Nothing but survival mattered to me now. I had given dying a lot of thought this last year. But, in this moment, I resented such a prospect with every fibre of my being. Still crawling, I pulled myself towards a low cabin bed that rested next to a little log burner. With the last of my strength, I pulled myself in under the covers and curled myself into a wet ball. The heat of the bed next to the burner causing the water in my hair and clothes to become stickily warm.

I don't know how long I lay caught between snoozing and small bouts of wakefulness, but in a small moment of strength later that morning I managed to pull off my tunic and lightly toss it away from me. When I tried pulling off my trousers, I found a small, soggy and rumpled sock still in the lefthand pocket. Crying now to myself, I held it up to my face. There was hardly any smell left, but a small whiff of butterscotch managed to send me finally into a deep, coma-like slumber. The world around me dead to my senses.

- & -

Sunlight bathes the garden in a warm glow, saturating its surrounding hedges and walls in golden light. Birds tweet idyllically in potted ficus trees and the tranquil trickling and plinking of the fountain could be heard. I was sat on a bench, wearing an ivory dress and a large, woven sunhat to shield my eyes. My arm was stretched out gracefully along the bench's back as I waited. Waited for him to arrive.

I don't know how long I was sat there. Long enough for the afternoon's light to fade and turn to dusk, casting pink and grey shadows instead. My serenity began to fray and dread pooled in my stomach like the churning of butter.
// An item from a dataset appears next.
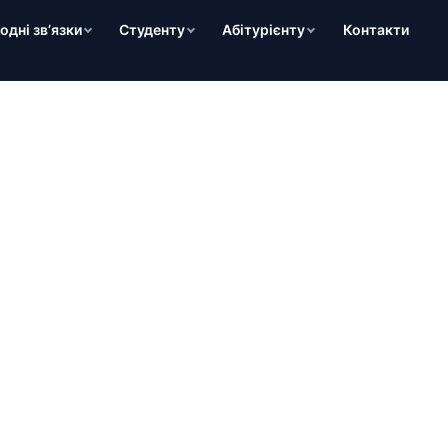
дні зв’язки
Студенту
Абітурієнту
Контакти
At the height of my internal calamity, he finally arrived. Birds were silenced. Shadows shifted like the writhing of eels, blackening the fountain and grass. Looking up, I could see nothing but his form: a dark, hellish shadow; hades incarnate.

"You won't have me?" snarled the monster. What was once a paradise had transformed into a place from the Underworld: weeds shoved their way through the cracks between cobblestones; black mould stretched up the fountain, now clogged with dead leaves; and the hedges had turned a motley yellow.

"I was trying to save you." I cried, reaching out my hand in an offer of supplication.

He stamped toward me, thrusting out his claws to grab my throat. "I didn't ask you to." In a show of strength, he lifted me with just one hand, "Now, who's going to save you?"